Because here’s the thing: taste evolves, based on food habits. Do you like anything now that you didn’t like as a kid? At 8, I hated olives and jalapenos. At (ahem, my current age) I eat both happily from the jar!
What you like is based, to a large degree, on what you typically eat. If you go ‘on a diet,’ and still see those unhealthy foods as desirable, you will still wish for those things — and any break from them will be both temporary and unsatisfying. But if you shift your food habits completely, avoiding them becomes both easy and automatic: YOU SIMPLY CRAVE OTHER THINGS.
Not only does veganism train your taste buds to crave healthier foods, but if you’re eating a mostly-whole-foods plant based diet you don’t really have to sweat your portion sizes. If you’re eating kale and carrots, for goodness sake, eat until you’re full! Unlike my dieting omni friends, I never stop eating before I’m full; I never limit portion size, or worry about calories, or count my fat grams. Everyone’s physiology is different, but for me ‘whole food plant-based diet’ is all I ever pay attention to — that’s enough by itself for me to maintain a healthy body weight as well as textbook-normal clinical health markers, such as blood pressure and cholesterol levels.
Whenever my omni friends talk about the hoops they jump through to (often unsuccessfully) manage weight or other diet-mediated health issues, it sounds so very much harder than veganism!
No Magic Bullets, But…
Healthy eating is important to me, but I’ve never considered myself ‘vegan for health reasons.’ The very best thing about veganism is that you’re guaranteed to cause less animal death and unnecessary suffering by embracing a diet without animal agriculture at its center.
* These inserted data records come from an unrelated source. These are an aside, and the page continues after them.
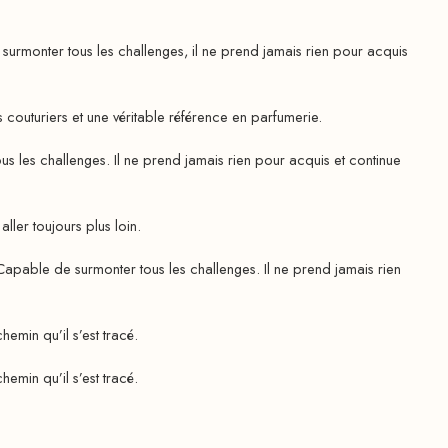
monter tous les challenges, il ne prend jamais rien pour acquis
couturiers et une véritable référence en parfumerie.
les challenges. Il ne prend jamais rien pour acquis et continue
er toujours plus loin.
able de surmonter tous les challenges. Il ne prend jamais rien
emin qu’il s’est tracé.
emin qu’il s’est tracé.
Veganism won’t make you immortal or invincible, and it won’t guarantee you a perfect body forever. And yes, it’s possible to eat vegan and still eat unhealthily — Oreos are vegan, for goodness sake, and junk food is still junk food!
But if you make the initial effort to shift towards plant based habits, and inform yourself about how to do it healthfully, veganism offers lovely benefits in terms of reducing risk for a host of devastatingly common problems plaguing American adults. Based on our best knowledge to date, a well-planned whole-food plant-based diet confers reduced risk for obesity, diabetes, cancer, heart disease, and stroke. If you’re a human being of the gentleman persuasion, you may also want to read about veganism’s benes that can save you money on (and side effects from) Viagra!
Despite popular misconceptions, it’s change that’s hard — not vegan eating. I wouldn’t like to argue that veganism represents THE ONLY way to eat healthily, but to me it is absolutely and hands-down the easiest.